First, a useful lemma. Suppose that we have a coproduct $∐_{i : I} P_{i}$ indexed by a discrete type, and a map $t_{i} : C (P_{i}, X)$ for some $i : I .$ If there exists maps $f_{j} : C (P_{j}, X)$ for every $j \neq = i,$ then we can obtain a map $C (∐_{i : I} P_{i}, X) .$

  detect
    : ∀ {X} ⦃ Idx-Discrete : Discrete Idx ⦄
    → (i : Idx) → C.Hom (P i) X
    → (∀ (j : Idx) → ¬ i ≡ j → C.Hom (P j) X)
    → C.Hom ∐P X

The key idea here is to check if $i = j$ when invoking the universal property of $∐_{i : I} P_{i};$ if $i = j$ we use $t_{i},$ otherwise we use $f_{j} .$

  detect {X = X} ⦃ Idx-Discrete ⦄ i tᵢ fⱼ = match probe
    module detect where
      probe : ∀ (j : Idx) → C.Hom (P j) X
      probe j with i ≡? j
      ... | yes i=j = subst _ i=j tᵢ
      ... | no ¬i=j = fⱼ j ¬i=j

      probe-yes : probe i ≡ tᵢ
      probe-yes with i ≡? i
      ... | yes i=i =
        is-set→subst-refl
          (λ j → C.Hom (P j) X)
          (Discrete→is-set Idx-Discrete)
          i=i tᵢ
      ... | no ¬i=i = absurd (¬i=i refl)

      probe-no : ∀ j → (¬i=j : ¬ (i ≡ j)) → probe j ≡ fⱼ j ¬i=j
      probe-no j ¬i=j with i ≡? j
      ... | yes i=j = absurd (¬i=j i=j)
      ... | no _ = ap (fⱼ j) prop!

Moreover, we observe that our newly created map interacts nicely with the inclusions into the coproduct.

  detect-yes
    : ∀ {X} ⦃ Idx-Discrete : Discrete Idx ⦄
    → {i : Idx} → {tᵢ : C.Hom (P i) X}
    → {fⱼ : ∀ (j : Idx) → ¬ i ≡ j → C.Hom (P j) X}
    → detect i tᵢ fⱼ C.∘ ι i ≡ tᵢ
  detect-yes = commute ∙ detect.probe-yes _ _ _

  detect-no
    : ∀ {X} ⦃ Idx-Discrete : Discrete Idx ⦄
    → {i : Idx} → {tᵢ : C.Hom (P i) X}
    → {fⱼ : ∀ (j : Idx) → ¬ i ≡ j → C.Hom (P j) X}
    → ∀ j → (¬i=j : ¬ i ≡ j) → detect i tᵢ fⱼ C.∘ ι j ≡ fⱼ j ¬i=j
  detect-no j ¬i=j = commute ∙ detect.probe-no _ _ _ j ¬i=j

Refocusing our attention back to our original claim, suppose that $C$ has a zero object.
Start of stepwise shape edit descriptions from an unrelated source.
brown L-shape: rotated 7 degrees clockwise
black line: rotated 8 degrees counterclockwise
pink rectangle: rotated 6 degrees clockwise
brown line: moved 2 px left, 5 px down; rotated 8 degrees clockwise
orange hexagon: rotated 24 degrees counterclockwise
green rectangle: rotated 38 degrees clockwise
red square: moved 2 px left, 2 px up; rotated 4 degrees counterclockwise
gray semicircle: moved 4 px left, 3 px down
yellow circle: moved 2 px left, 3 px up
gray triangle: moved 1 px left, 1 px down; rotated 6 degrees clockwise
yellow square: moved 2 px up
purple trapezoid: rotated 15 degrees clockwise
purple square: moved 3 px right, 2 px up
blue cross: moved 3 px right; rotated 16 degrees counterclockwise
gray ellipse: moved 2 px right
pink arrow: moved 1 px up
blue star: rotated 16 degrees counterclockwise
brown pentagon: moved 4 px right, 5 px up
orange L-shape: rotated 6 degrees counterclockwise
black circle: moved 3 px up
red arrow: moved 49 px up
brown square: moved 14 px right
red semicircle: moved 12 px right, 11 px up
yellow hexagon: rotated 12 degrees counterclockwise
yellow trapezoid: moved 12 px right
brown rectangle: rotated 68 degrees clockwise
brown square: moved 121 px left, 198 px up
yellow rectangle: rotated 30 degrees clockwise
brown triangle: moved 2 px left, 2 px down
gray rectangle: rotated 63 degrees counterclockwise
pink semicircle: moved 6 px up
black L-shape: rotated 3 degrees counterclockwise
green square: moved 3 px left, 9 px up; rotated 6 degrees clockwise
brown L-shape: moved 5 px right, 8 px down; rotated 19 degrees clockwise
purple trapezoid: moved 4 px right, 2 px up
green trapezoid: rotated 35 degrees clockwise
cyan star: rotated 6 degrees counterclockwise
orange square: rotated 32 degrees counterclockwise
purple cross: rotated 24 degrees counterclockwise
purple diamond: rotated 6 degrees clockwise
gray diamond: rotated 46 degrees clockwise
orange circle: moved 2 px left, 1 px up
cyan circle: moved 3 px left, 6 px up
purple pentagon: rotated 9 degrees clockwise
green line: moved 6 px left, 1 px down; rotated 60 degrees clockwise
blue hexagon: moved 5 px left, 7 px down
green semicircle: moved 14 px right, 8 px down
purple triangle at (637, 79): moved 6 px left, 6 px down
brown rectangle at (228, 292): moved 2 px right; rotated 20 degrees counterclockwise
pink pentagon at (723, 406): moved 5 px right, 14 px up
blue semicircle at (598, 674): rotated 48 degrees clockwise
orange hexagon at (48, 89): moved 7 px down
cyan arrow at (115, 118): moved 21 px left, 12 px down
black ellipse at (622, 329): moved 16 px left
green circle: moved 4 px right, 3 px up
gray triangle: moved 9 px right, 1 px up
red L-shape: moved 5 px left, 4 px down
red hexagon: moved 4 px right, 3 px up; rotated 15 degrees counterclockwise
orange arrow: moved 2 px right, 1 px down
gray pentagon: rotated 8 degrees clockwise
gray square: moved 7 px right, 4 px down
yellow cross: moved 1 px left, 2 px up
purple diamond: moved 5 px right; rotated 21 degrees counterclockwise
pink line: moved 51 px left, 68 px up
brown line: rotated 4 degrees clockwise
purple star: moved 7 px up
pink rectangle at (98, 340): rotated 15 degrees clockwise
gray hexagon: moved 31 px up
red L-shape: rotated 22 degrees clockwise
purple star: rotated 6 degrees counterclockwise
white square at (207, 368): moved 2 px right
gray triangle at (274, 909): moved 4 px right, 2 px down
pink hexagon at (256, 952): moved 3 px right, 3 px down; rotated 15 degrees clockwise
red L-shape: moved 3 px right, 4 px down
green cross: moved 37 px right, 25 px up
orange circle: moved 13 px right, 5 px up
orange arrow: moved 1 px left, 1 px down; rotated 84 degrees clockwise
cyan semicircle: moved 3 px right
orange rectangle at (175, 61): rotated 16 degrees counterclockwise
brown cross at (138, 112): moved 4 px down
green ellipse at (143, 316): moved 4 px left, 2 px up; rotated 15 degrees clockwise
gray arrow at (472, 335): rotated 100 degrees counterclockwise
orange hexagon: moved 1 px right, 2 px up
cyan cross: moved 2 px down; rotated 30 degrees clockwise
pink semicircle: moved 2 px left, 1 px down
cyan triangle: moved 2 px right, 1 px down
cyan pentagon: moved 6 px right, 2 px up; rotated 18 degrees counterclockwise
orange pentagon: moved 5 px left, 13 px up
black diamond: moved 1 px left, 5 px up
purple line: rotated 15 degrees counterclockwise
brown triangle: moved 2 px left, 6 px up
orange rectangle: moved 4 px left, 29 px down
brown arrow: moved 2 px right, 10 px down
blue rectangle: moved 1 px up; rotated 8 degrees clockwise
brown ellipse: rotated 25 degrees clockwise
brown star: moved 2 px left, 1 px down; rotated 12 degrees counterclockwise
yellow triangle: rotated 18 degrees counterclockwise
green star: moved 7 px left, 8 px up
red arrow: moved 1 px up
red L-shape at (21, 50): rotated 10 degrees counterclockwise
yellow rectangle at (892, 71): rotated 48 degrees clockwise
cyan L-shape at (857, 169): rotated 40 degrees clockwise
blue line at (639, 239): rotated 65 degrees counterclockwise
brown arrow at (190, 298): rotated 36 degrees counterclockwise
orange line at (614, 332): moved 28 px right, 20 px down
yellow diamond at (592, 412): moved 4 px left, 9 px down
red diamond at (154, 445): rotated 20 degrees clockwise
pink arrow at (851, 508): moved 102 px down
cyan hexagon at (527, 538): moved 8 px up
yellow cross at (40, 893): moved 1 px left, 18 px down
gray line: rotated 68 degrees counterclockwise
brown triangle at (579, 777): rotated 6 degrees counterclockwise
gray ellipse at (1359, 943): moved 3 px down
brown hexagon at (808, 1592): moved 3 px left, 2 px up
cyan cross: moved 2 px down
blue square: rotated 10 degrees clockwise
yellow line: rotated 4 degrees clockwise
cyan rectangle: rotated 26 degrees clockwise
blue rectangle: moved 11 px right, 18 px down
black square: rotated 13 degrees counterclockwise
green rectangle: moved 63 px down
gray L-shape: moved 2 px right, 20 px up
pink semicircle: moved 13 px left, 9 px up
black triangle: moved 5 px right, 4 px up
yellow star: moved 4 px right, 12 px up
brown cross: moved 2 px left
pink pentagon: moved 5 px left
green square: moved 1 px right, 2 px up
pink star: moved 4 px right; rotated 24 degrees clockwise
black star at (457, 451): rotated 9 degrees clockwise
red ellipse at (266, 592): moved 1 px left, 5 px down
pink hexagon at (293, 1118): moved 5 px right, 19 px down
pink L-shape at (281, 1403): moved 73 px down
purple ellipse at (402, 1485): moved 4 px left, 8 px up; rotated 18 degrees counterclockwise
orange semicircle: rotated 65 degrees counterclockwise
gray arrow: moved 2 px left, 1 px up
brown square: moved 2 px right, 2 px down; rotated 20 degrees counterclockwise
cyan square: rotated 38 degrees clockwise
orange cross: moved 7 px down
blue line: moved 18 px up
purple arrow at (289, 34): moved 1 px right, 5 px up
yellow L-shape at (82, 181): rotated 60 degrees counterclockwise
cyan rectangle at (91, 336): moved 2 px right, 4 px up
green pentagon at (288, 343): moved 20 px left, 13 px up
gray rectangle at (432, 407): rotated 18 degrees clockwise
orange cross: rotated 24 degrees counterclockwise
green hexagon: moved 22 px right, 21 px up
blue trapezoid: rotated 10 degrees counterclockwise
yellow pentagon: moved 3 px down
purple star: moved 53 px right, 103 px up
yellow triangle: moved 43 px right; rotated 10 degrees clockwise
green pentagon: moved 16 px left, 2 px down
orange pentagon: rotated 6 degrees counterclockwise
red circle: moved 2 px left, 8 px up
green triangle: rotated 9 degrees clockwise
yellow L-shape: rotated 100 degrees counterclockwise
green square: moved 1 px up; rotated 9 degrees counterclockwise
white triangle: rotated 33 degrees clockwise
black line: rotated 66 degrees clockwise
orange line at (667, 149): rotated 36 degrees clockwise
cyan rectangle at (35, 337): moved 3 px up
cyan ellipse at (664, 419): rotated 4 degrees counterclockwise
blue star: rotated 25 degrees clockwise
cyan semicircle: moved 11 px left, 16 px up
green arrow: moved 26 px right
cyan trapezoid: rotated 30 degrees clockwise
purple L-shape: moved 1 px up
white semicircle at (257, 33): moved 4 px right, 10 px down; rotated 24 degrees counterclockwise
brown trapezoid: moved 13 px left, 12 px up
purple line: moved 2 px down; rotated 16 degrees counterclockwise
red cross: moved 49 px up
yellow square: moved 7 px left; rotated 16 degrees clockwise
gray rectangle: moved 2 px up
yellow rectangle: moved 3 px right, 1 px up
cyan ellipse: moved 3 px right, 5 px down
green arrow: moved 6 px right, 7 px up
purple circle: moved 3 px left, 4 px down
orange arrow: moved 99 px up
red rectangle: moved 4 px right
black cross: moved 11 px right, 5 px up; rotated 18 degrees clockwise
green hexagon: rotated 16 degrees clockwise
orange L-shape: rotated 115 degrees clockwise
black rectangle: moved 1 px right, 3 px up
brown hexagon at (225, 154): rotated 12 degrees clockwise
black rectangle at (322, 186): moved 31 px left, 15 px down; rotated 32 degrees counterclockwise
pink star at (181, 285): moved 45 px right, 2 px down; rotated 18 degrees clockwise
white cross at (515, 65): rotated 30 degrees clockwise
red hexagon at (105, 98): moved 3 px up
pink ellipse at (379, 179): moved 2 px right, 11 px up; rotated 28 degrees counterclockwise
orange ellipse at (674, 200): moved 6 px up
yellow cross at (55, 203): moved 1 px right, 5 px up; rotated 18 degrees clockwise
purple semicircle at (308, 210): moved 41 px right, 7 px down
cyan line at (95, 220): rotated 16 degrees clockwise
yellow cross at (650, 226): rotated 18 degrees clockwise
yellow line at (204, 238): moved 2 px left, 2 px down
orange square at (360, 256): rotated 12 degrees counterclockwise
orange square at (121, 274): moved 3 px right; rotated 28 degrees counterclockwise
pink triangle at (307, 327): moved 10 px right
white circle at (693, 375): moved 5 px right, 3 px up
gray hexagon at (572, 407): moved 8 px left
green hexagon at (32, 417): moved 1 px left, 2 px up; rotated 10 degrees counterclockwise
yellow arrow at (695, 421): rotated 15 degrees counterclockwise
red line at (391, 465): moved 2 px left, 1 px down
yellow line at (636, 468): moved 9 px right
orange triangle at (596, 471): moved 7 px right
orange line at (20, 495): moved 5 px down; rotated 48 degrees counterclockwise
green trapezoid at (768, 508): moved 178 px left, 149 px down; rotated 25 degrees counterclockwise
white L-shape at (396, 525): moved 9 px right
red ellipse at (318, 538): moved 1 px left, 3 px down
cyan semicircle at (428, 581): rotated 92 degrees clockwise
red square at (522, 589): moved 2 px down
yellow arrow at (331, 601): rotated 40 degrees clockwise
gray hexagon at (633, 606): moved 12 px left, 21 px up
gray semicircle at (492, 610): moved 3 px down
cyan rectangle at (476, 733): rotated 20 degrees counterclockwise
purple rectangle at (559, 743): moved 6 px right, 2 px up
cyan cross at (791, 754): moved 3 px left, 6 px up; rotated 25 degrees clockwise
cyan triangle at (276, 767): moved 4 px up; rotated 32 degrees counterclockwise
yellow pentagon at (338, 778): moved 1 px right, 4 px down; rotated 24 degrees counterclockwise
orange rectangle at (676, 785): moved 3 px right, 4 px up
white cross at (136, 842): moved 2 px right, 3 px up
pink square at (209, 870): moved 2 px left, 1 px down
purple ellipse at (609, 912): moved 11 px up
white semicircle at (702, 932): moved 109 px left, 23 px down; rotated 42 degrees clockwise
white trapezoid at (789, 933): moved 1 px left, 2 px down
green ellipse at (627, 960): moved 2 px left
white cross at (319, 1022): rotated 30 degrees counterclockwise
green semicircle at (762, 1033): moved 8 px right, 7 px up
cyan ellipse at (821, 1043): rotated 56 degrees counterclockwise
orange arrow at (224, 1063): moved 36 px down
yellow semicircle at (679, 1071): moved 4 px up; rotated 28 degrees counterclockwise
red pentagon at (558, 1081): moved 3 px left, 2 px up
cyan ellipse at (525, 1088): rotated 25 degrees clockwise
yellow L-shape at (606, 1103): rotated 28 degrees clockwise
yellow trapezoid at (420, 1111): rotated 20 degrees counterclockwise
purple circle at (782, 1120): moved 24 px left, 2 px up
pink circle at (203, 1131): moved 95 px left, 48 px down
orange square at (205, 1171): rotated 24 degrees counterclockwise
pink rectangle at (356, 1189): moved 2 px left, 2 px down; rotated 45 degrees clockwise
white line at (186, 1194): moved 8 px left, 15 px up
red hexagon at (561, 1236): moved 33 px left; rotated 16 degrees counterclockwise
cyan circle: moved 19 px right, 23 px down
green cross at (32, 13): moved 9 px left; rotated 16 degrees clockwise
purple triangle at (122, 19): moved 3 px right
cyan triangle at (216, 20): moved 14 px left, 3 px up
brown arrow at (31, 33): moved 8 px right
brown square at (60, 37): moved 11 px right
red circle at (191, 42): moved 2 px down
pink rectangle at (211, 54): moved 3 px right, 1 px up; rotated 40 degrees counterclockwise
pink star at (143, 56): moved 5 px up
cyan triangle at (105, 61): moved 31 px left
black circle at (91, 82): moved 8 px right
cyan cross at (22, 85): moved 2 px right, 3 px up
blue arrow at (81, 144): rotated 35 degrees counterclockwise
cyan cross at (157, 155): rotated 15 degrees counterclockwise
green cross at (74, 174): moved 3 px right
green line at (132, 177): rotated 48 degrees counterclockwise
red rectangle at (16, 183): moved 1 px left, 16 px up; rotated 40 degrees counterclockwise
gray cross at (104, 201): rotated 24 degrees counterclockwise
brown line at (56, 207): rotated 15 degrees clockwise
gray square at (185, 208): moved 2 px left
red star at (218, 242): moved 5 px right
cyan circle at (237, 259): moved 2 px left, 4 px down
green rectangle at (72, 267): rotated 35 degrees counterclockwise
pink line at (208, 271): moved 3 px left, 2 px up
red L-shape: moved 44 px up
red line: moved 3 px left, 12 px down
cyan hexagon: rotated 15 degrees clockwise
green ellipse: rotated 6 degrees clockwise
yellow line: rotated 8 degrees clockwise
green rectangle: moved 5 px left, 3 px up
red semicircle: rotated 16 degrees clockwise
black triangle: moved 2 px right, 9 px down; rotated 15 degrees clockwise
This means that there is a canonical choice of morphism between any two objects, so we can apply our previous lemma to obtain a retract $C (∐_{I} P_{i}, P_{i}) .$

  zero→ι-has-retract
    : ∀ ⦃ Idx-Discrete : Discrete Idx ⦄
    → Zero C
    → ∀ i → C.has-retract (ι i)
  zero→ι-has-retract z i =
    C.make-retract (detect i C.id (λ _ _ → zero→)) detect-yes
    where open Zero z